The theme of a woman reclaiming her power through violence is central to the anchor story, “Palm Beach Poison”, as well. In this one, though, the protagonist is a maternal figure, turning to violence not in defense of her own life but in vengeance for wrongs done on her daughter and other exploited young women. This is the only story that feels like it could take place in reality, with no speculative elements, and weirdly was also one of my favorites, I think because of how well the powerful protective urge of protagonist Ms. Dominguez comes through on the page. She feels like a real mother with understandable motivations, and an easy character to root for.

In between these near-reality settings are varying degrees of slant reality. “Dawn of the Box Jelly” is set in a very near future, where the warming waters and ocean pollution have had an unexpected impact on sea life. “Diving for Pearls” gives the reader an alternate history of the indigenous people made to risk their lives to gather pearls for the Spanish conquistadors. “Asylum” is a slightly further post-apocalyptic future that flips a cartel leader from villain to hero. “At the Bottom of my Lake of Blood” seems to be set in a more different near-future apocalypse, though told from the POV of an Aztec death goddess resurreced in the process. “Lobster Trap” has a fun POV, too—a lobster plotting revenge on humans for hunting her kin.
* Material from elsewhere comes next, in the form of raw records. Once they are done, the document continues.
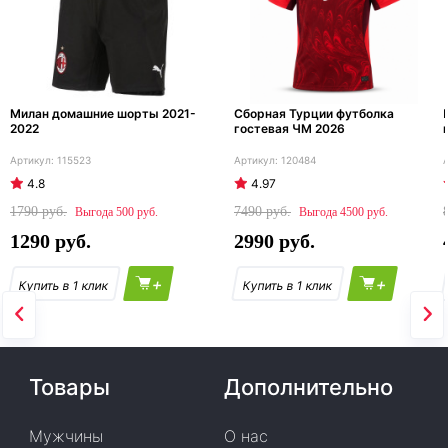
Милан домашние шорты 2021-
Сборная Турции футболка
2022
гостевая ЧМ 2026
115523
120484
4.8
4.97
1790
7490
500
4500
1290
2990
+
+
Товары
Дополнительно
Мужчины
О нас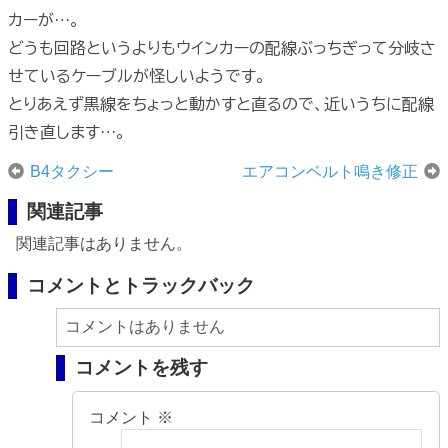
カーが…。
どうも回路というよりもウインカーの配線ぶっちぎって分岐さ
せているケーブルが怪しいようです。
とりあえず黒線をちょっと動かすと直るので、近いうちに配線
引き直します…。
B4タクシー
エアコンベルト鳴き修正
関連記事
関連記事はありません。
コメントとトラックバック
コメントはありません
コメントを残す
コメント
※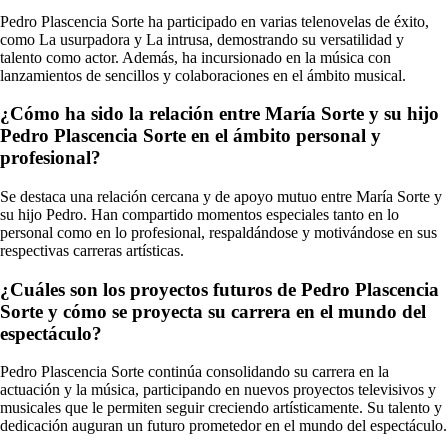
Pedro Plascencia Sorte ha participado en varias telenovelas de éxito,
como La usurpadora y La intrusa, demostrando su versatilidad y
talento como actor. Además, ha incursionado en la música con
lanzamientos de sencillos y colaboraciones en el ámbito musical.
¿Cómo ha sido la relación entre María Sorte y su hijo
Pedro Plascencia Sorte en el ámbito personal y
profesional?
Se destaca una relación cercana y de apoyo mutuo entre María Sorte y
su hijo Pedro. Han compartido momentos especiales tanto en lo
personal como en lo profesional, respaldándose y motivándose en sus
respectivas carreras artísticas.
¿Cuáles son los proyectos futuros de Pedro Plascencia
Sorte y cómo se proyecta su carrera en el mundo del
espectáculo?
Pedro Plascencia Sorte continúa consolidando su carrera en la
actuación y la música, participando en nuevos proyectos televisivos y
musicales que le permiten seguir creciendo artísticamente. Su talento y
dedicación auguran un futuro prometedor en el mundo del espectáculo.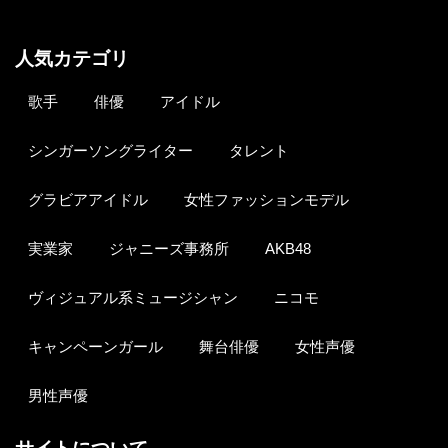
人気カテゴリ
歌手
俳優
アイドル
シンガーソングライター
タレント
グラビアアイドル
女性ファッションモデル
実業家
ジャニーズ事務所
AKB48
ヴィジュアル系ミュージシャン
ニコモ
キャンペーンガール
舞台俳優
女性声優
男性声優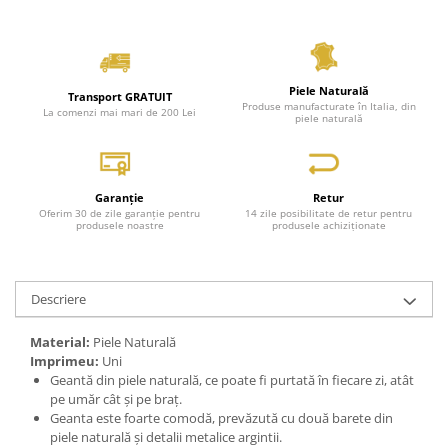
Piele Naturală
Transport GRATUIT
Produse manufacturate în Italia, din
La comenzi mai mari de 200 Lei
piele naturală
Garanție
Retur
Oferim 30 de zile garanție pentru
14 zile posibilitate de retur pentru
produsele noastre
produsele achiziționate
Descriere
Material:
Piele Naturală
Imprimeu:
Uni
Geantă din piele naturală, ce poate fi purtată în fiecare zi, atât
pe umăr cât și pe braț.
Geanta este foarte comodă, prevăzută cu două barete din
piele naturală și detalii metalice argintii.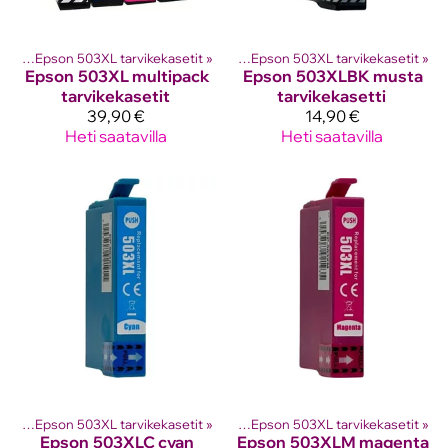
etit
ostinten kasetit
‪»
Epson 503XL tarvikekasetit
‪»
Epson mustekasetit
‪»
‪»
Epson 503XL tarvikekasetit
‪»
Epson
503XL multipack
Epson
503XLBK musta
tarvikekasetit
tarvikekasetti
39,90 €
14,90 €
Heti saatavilla
Heti saatavilla
etit
ostinten kasetit
‪»
Epson 503XL tarvikekasetit
‪»
Epson mustekasetit
‪»
‪»
Epson 503XL tarvikekasetit
‪»
Epson
503XLC cyan
Epson
503XLM magenta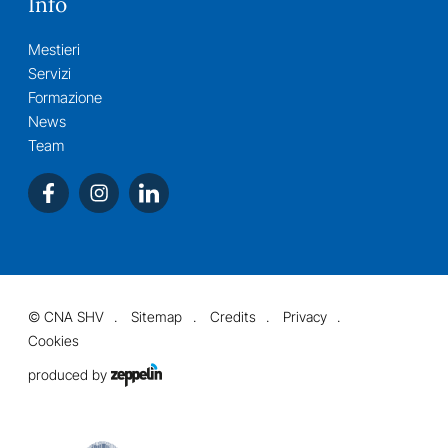
Info
Mestieri
Servizi
Formazione
News
Team
©
CNA SHV
Sitemap
Credits
Privacy
Cookies
produced by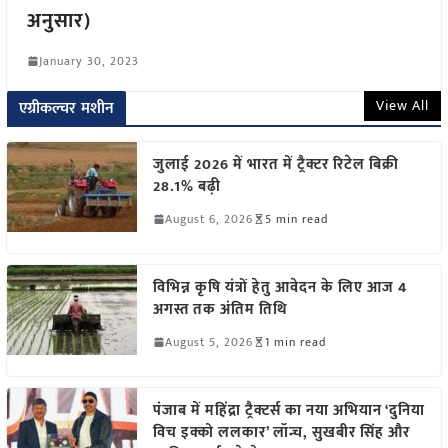
अनुसार)
January 30, 2023
View All
एग्रीकल्चर मशीन
जुलाई 2026 में भारत में ट्रैक्टर रिटेल बिक्री
28.1% बढ़ी
August 6, 2026
5 min read
विभिन्न कृषि यंत्रों हेतु आवेदन के लिए आज 4
अगस्त तक अंतिम तिथि
August 5, 2026
1 min read
पंजाब में महिंद्रा ट्रैक्टर्स का नया अभियान ‘दुनिया
विच इक्को ललकार’ लॉन्च, सुखबीर सिंह और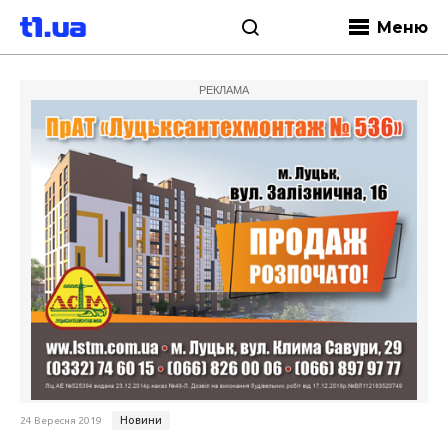
Меню
РЕКЛАМА
Новини
24 Вересня 2019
The story that’s the most speculative in terms of setting is “El Alacrán”, which is another post-apocalypse kind of narrative, though set far enough in the future it feels like a secondary world. This is also the longest work, which I appreciated—it was a world I was happy to linger in, with a fun magic swasbucklers kind of vibe. The protagonist is the titular Alacrán, or scorpion, captain of a pirate ship in a post-technological world, who has to team up with her arch rival Ossibus to resist conquest by an invading king. “El Alacrán” might just be my favorite piece in the collection and I especially appreciated its structure—the details of the characters and world are used very effectively to help build tension and add stakes, and it’s got a page-turning pacing that I appreciate in a story of this length.

My only major critique of Out of Atzlan is less one of writing than editing. There were aspects of it that made it feel a bit rushed—enough small typos and other proofreading errors for me to notice, for one thing, but there were also places the writing itself felt like it could be tightened. That said, it was never enough to pull me out of the story, and when it comes to core elements like worldbuilding and character development, it’s well-crafted. The stories in this collection blend genres in a very fun and fresh way, and they’re full of characters who are easy to root for.